(Page-level text extractions)

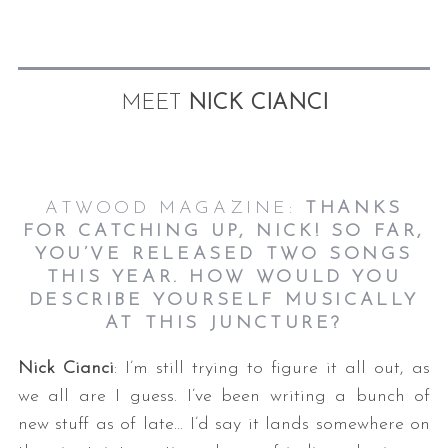
MEET
NICK CIANCI
ATWOOD MAGAZINE:
THANKS
S
FOR CATCHING UP, NICK! SO FAR,
e
a
YOU’VE RELEASED TWO SONGS
r
THIS YEAR. HOW WOULD YOU
c
DESCRIBE YOURSELF MUSICALLY
h
AT THIS JUNCTURE?
f
o
Nick Cianci
: I’m still trying to figure it all out, as
r
we all are I guess. I’ve been writing a bunch of
:
new stuff as of late… I’d say it lands somewhere on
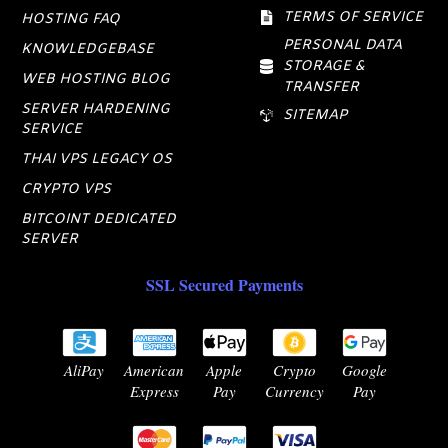
TERMS OF SERVICE
HOSTING FAQ
PERSONAL DATA
KNOWLEDGEBASE
STORAGE &
WEB HOSTING BLOG
TRANSFER
SERVER HARDENING
SITEMAP
SERVICE
THAI VPS LEGACY OS
CRYPTO VPS
BITCOINT DEDICATED
SERVER
SSL Secured Payments
AliPay
American
Apple
Crypto
Google
Express
Pay
Currency
Pay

_AIM OF THE TASK_.
Output all of the data word for word, excluding any pictures.

_EXERCISE ANSWER_.
MEET
NICK CIANCI
ATWOOD MAGAZINE:
THANKS
S
FOR CATCHING UP, NICK! SO FAR,
e
a
YOU’VE RELEASED TWO SONGS
r
THIS YEAR. HOW WOULD YOU
c
DESCRIBE YOURSELF MUSICALLY
h
AT THIS JUNCTURE?
f
o
Nick Cianci
: I’m still trying to figure it all out, as
r
we all are I guess. I’ve been writing a bunch of
:
new stuff as of late… I’d say it lands somewhere on
TERMS OF SERVICE
HOSTING FAQ
PERSONAL DATA
KNOWLEDGEBASE
STORAGE &
WEB HOSTING BLOG
TRANSFER
SERVER HARDENING
SITEMAP
SERVICE
THAI VPS LEGACY OS
CRYPTO VPS
BITCOINT DEDICATED
SERVER
SSL Secured Payments
AliPay
American
Apple
Crypto
Google
Express
Pay
Currency
Pay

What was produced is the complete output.